The Bella Project reaches out to homeless shelters and nonprofits serving low-income families first, followed by public school students, then private school students. One stipulation is the girls must be in school to participate: “We are trying to reward them for staying in school.”

The Bella Project was founded by Amanda Ross in 2009 and has gone from serving 100 girls to 330. Schmidt is looking to increase that number to 500 this academic year. Each girl, with the help of an adult personal shopper, gets to browse more than 1,000 dresses, shoes, accessories and makeup.

“We can just be their fairy godmother to help them have the outfit of their choice,” Schmidt says.

The Bella Project itself thrives on the goodwill of others – a majority of its materials are donations, which Schmidt says have come from throughout the country. For her work, Schmidt recently was presented with the Ameriprise Financial Community Impact Award, which honors Ameriprise employees for outstanding service. The award’s $2,500 grant will go toward purchasing new dresses and shoes, and covering storage costs.

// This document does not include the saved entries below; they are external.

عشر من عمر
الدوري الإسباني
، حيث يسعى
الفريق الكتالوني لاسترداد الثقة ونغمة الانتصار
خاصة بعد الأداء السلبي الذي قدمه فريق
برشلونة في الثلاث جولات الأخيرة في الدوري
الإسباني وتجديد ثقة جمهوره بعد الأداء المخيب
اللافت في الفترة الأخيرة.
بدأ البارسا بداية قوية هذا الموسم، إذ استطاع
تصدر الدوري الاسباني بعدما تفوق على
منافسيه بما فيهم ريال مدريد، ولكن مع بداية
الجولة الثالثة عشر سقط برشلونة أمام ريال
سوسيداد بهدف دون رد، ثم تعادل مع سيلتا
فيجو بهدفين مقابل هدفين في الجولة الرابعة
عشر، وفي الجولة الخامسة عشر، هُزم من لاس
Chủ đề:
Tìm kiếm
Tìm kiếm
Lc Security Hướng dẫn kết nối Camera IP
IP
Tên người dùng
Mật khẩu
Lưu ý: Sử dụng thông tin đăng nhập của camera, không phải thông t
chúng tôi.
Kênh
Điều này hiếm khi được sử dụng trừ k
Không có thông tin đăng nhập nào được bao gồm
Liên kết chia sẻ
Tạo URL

In addition to supplying prom-related goods, The Bella Project also recently hosted a prom for about 30 young patients at Kapiolani hospital, complete with decorations, a DJ, a photographer and a dance crew.

“That was amazing,” Schmidt says. “The kids liked it, and the parents were just so moved.”

During the event, a father of one of the girls came up to Schmidt. “Thank you for doing this,” he said, “because I don’t think my daughter is going to live to see her prom.”

For Schmidt, that sums up why The Bella Project is important. “It’s not just a dress,” she says, “it’s a moment.”

Next up, The Bella Project plans to provide dresses for Peter’s Prom, a project that hosts dances for special needs students.